Every perfume enthusiast has them, scents that really ruin a fragrance. Sometimes it’s the dreaded melon note, other times it’s the oceanic note ( no less a perfumer than Jacques Polge has kept that out of Chanel perfumes. He says it never actually smells like the seaside.)* Others can’t bear the animalics, the stinky civet or sweaty palmed musk notes, and then there are people who really detest woods like cedar or vetiver.
One of my worst aversions and for years was cumin. I thought it smelled like sweat, and not clean sweat either, but coming off a three day bender sweat, the sort you whiffed inadvertently on the New York Subway, usually on the local No 1, generally below 14th street. When I ran across perfumes simply crammed with cumin- like Alexander McQueen’s Kingdom- I would practically hold my nose. I knew it was interesting and had something to say for itself but that cumin! The stuff just knocked you sideways. It was Eau de Grit.
Then one day some years later I was checking the health of one of my old Caron bottles, and noticed cumin. The perfume was Alpona and the cumin was unmistakable, I wondered how I could have missed it for so long because I have had Alpona in my perfume collection since about 1995 or so. The odd part of this was that here in Alpona cumin did not bother me. In fact the note enhanced the formula.

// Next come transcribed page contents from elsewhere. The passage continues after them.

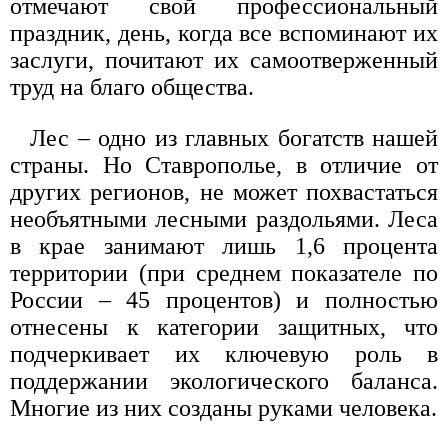
отмечают свой профессиональный
праздник, день, когда все вспоминают их
заслуги, почитают их самоотверженный
труд на благо общества.
Лес – одно из главных богатств нашей
страны. Но Ставрополье, в отличие от
других регионов, не может похвастаться
необъятными лесными раздольями. Леса
в крае занимают лишь 1,6 процента
территории (при среднем показателе по
России – 45 процентов) и полностью
отнесены к категории защитных, что
подчеркивает их ключевую роль в
поддержании экологического баланса.
Многие из них созданы руками человека.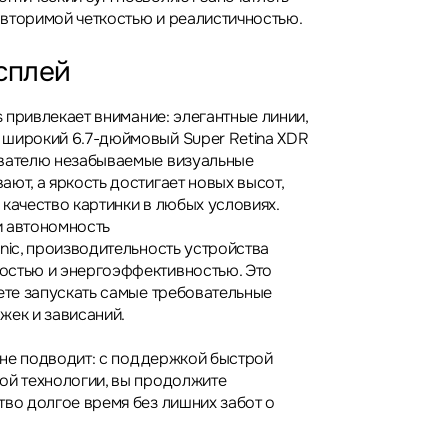
вторимой четкостью и реалистичностью.
сплей
us привлекает внимание: элегантные линии,
широкий 6.7-дюймовый Super Retina XDR
ователю незабываемые визуальные
ют, а яркость достигает новых высот,
 качество картинки в любых условиях.
и автономность
nic, производительность устройства
остью и энергоэффективностью. Это
жете запускать самые требовательные
жек и зависаний.
s не подводит: с поддержкой быстрой
ой технологии, вы продолжите
тво долгое время без лишних забот о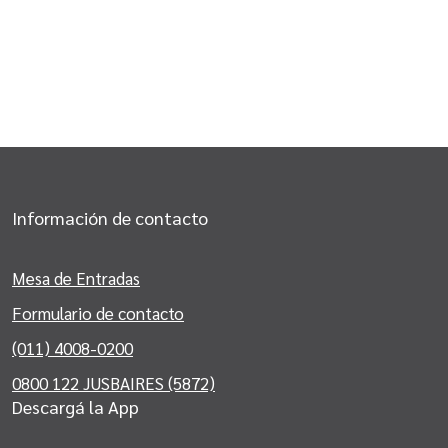
Información de contacto
Mesa de Entradas
Formulario de contacto
(011) 4008-0200
0800 122 JUSBAIRES (5872)
Descargá la App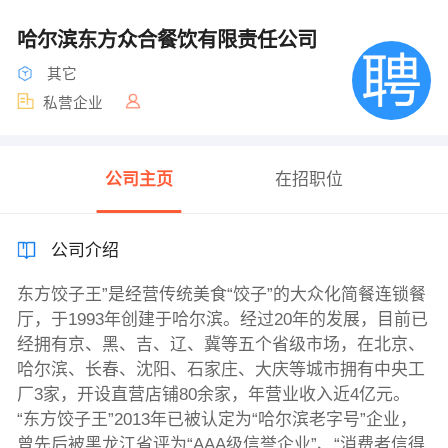
哈尔滨东方众合餐饮有限责任公司
其它
私营企业
公司主页
在招职位
公司介绍
东方饺子王”是经营传统美食“饺子”的大众化简餐连锁餐
厅，于1993年创建于哈尔滨。经过20年的发展，目前已
经拥有京、黑、吉、辽、冀等五个省级市场，在北京、
哈尔滨、长春、沈阳、石家庄、大庆等城市拥有中央工
厂3家，开设直营店铺80余家，年营业收入近4亿元。
“东方饺子王”2013年已被认定为“哈尔滨老字号”企业，
曾先后被黑龙江省评为“AAA级信誉企业”、“消费者信得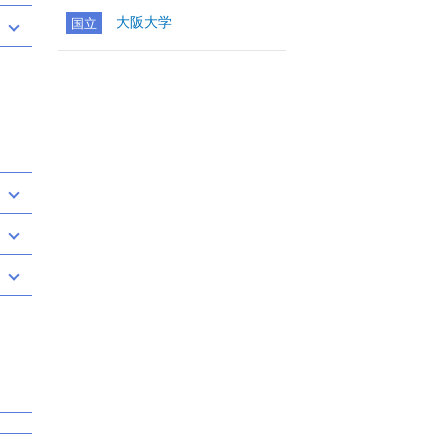
大阪大学
国立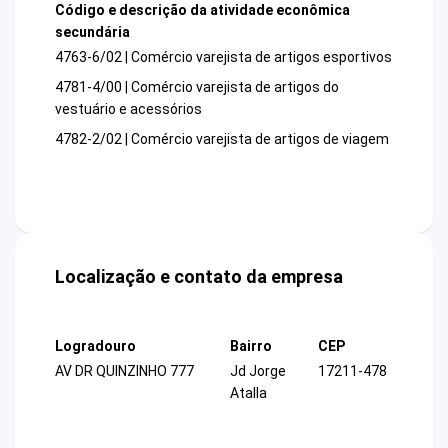
Código e descrição da atividade econômica
secundária
4763-6/02 | Comércio varejista de artigos esportivos
4781-4/00 | Comércio varejista de artigos do
vestuário e acessórios
4782-2/02 | Comércio varejista de artigos de viagem
Localização e contato da empresa
Logradouro
Bairro
CEP
AV DR QUINZINHO 777
Jd Jorge
17211-478
Atalla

Alright, I said to myself, “I hate cumin everywhere except Alpona.”
Shortly afterwards I ran into an older bottle of Rochas Femme and darn it, there was the cumin again, very lightly dosed but there, and once again I was compelled to admit to myself that I really did not find the cumin there annoying, actually the note worked. So I was a cumin hater except for Alpona, and Femme. Alrighty then.
Finally when I was in Paris at the Patricia de Nicolai shop they gave me a nice big sample of New York, and what do you know folks? Yes indeed there was cumin there too and I actually loved the perfume and wore the sample dry and now wish I had a bottle. I am actively jonesing for the stuff, and what about the cumin?
There you are. I must not really hate cumin. Now I’ve admitted my mistake, cumin can take some of the pretty banality out of a fragrance and make it relevant to the modern world, give a formula that touch of tough, similar to the Doc Marten’s worn with the chiffon tulle skirt. You need that dryness and that slightly rough texture to make your perfume say something interesting rather than clicheed. Also cumin works really well in chypres and that includes fruity chypres like Femme or Moyneux’s Fete or Azemour les Orangers the Parfum d’Empire orange chypre. Cumin is like caviar, and olives, and Miles Davis, an acquired taste, a little salty, a bit umame, and when you finally get it, kind of irresistible…
Have you ever come around to a note you once hated, and which perfume did it for you?